Alors, il lui fut permis de se retourner, alors l'ordre lui vint de se retourner, alors une force le retourna.
Alors, devant son œil qui recommençait à voir, le néant subit une métamorphose infinie et devint le présent et le passé, il recommença à s'élargir infiniment pour former le cycle des temps, afin que le cycle, devenu infini, se refermât encore une fois; infini, l'orbe du ciel, infinie la voûte céleste qui recommençait à s'incurver, infini, le bouclier infini du monde frange de l'arc aux sept couleurs, dans un souvenir sans fin. Encore une fois, il y eut la lumière et l'obscurité, encore une fois, le jour et la nuit, encore une fois les jours et les nuits, et encore une fois l'immensité s'ordonna en hauteur, largeur et profondeur et les directions du ciel se déterminèrent selon le principe du carré sans limites, il y eut en haut et en bas, le nuage et la mer; et au milieu de la mer, la terre, l'île verte du monde, recommença à s'élever, couverte de plantes, couverte de pâturages, - comme autant de mutations au sein de l'immuable. Et le soleil de se lever à l'orient pour commencer sa course au-dessus de l'orbe du monde, et les étoiles de lui succéder, la nuit, s'étageant jusqu'au pôle nord, au centre sans étoiles duquel trône la Justice portant sa balance illuminée par les rayons de la Croix du Nord qui la domine. Et dans la lumière matinale, l'aigle et la mouette sillonnèrent les hauteurs des airs, planèrent autour de l'île, et les dauphins émergèrent pour écouter le chant muet des sphères. Du couchant, arriva la file des animaux; ils allaient au-devant du soleil et des étoiles, ils allaient à leur rencontre, les animaux du désert et ceux de la prairie, dans une union pacifique et paisible, le loup, le taureau, l'agneau et la chèvre aux pis gonflés; ils se dirigeaient vers l'orient, cherchant le Berger oriental, se dirigeant vers le Visage humain. Et au centre du bouclier du monde, voici que ce Visage apparut au fond d'une profondeur infinie, au sein de l'existence et de la condition infiniment humaine, pour la dernière et cependant pour la première fois : la paix sans conflit, le Visage humain dans la paix sans conflit, s'offrant au regard sous l'image de l'Enfant dans les bras de la Mère..." (traduction Editions Gallimard, 1956)

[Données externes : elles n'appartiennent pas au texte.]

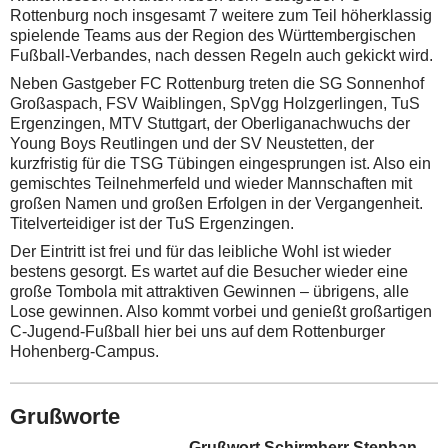
Rottenburg noch insgesamt 7 weitere zum Teil höherklassig
spielende Teams aus der Region des Württembergischen
Fußball-Verbandes, nach dessen Regeln auch gekickt wird.
Neben Gastgeber FC Rottenburg treten die SG Sonnenhof
Großaspach, FSV Waiblingen, SpVgg Holzgerlingen, TuS
Ergenzingen, MTV Stuttgart, der Oberliganachwuchs der
Young Boys Reutlingen und der SV Neustetten, der
kurzfristig für die TSG Tübingen eingesprungen ist. Also ein
gemischtes Teilnehmerfeld und wieder Mannschaften mit
großen Namen und großen Erfolgen in der Vergangenheit.
Titelverteidiger ist der TuS Ergenzingen.
Der Eintritt ist frei und für das leibliche Wohl ist wieder
bestens gesorgt. Es wartet auf die Besucher wieder eine
große Tombola mit attraktiven Gewinnen – übrigens, alle
Lose gewinnen. Also kommt vorbei und genießt großartigen
C-Jugend-Fußball hier bei uns auf dem Rottenburger
Hohenberg-Campus.
Grußworte
Grußwort Schirmherr Stephan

"Psychologie des masses" (Massenpsychologie, 1959)
«Chacun sait quelle folie s’est aujourd'hui emparée du monde, chacun sait qu’il participe lui-même à cette folie, comme victime active ou passive, chacun sait donc à quel formidable danger il se trouve exposé, mais personne n'est capable de localiser la menace, personne ne sait d'où elle s'apprête à fondre sur lui, personne n’est capable de la regarder vraiment en face, ni de s'en préserver efficacement.

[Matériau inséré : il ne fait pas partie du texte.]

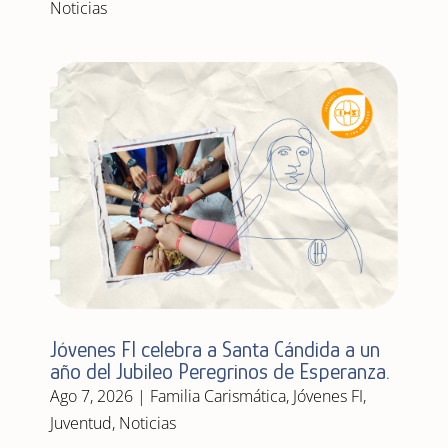
Noticias
Jóvenes FI celebra a Santa Cándida a un
año del Jubileo Peregrinos de Esperanza.
Ago 7, 2026
|
Familia Carismática
,
Jóvenes FI
,
Juventud
,
Noticias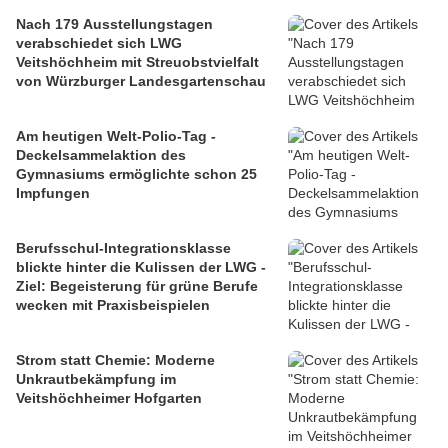
Nach 179 Ausstellungstagen
verabschiedet sich LWG
Veitshöchheim mit Streuobstvielfalt
von Würzburger Landesgartenschau
Am heutigen Welt-Polio-Tag -
Deckelsammelaktion des
Gymnasiums ermöglichte schon 25
Impfungen
Berufsschul-Integrationsklasse
blickte hinter die Kulissen der LWG -
Ziel: Begeisterung für grüne Berufe
wecken mit Praxisbeispielen
Strom statt Chemie: Moderne
Unkrautbekämpfung im
Veitshöchheimer Hofgarten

L’homme est prêt à tomber dans un égarement collectif, ce n'est un secret pour personne et ce devrait donc être un problème pour tout le monde. Appeler la science à étudier ce problème mystérieux et fonder dans ce but une institution appropriée, cela devrait paraître aussi justifié que nécessaire à quiconque a pris la mesure du danger. La contamination psychique des masses n’est certainement pas moins pernicieuse pour l’humanité que le développement des maladies cancéreuses, et devrait être combattue avec au moins la même énergie que celui-ci.

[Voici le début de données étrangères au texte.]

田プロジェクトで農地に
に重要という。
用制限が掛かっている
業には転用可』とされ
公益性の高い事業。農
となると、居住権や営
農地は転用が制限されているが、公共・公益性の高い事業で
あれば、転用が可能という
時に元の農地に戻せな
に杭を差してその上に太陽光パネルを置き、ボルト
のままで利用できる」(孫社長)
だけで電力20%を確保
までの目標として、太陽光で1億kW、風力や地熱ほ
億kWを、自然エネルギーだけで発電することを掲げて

Mais si évidentes soient les raisons que nous avons de faire avancer la connaissance des atteintes psychiques collectives, c'est précisément notre ignorance de ces phénomènes qui suscite le plus grand scepticisme à l'égard d'une telle entreprise : il n'est déjà pas facile de diagnostiquer clairement les comportements névrotiques et psychotiques chez l’individu, comment y arriverait-on sur cet objet vague et fluctuant qu’est la masse humaine, laquelle ne peut être connue et étudiée qu''en fonction des individus qui la composent ? À partir de quel moment un certain nombre d’individus forment-ils une masse ? De quels critères dispose-t-on a prion pour marquer le seuil entre ces deux plans ? Quelle est la relation entre l’individu et la masse ? Quand des symptômes de folie, dans la mesure ouù ils sont identifiables, doivent-ils être imputés à l’individu, quand à la masse ? De tout ce travail préalable de définition, presque rien n'a été fait ... »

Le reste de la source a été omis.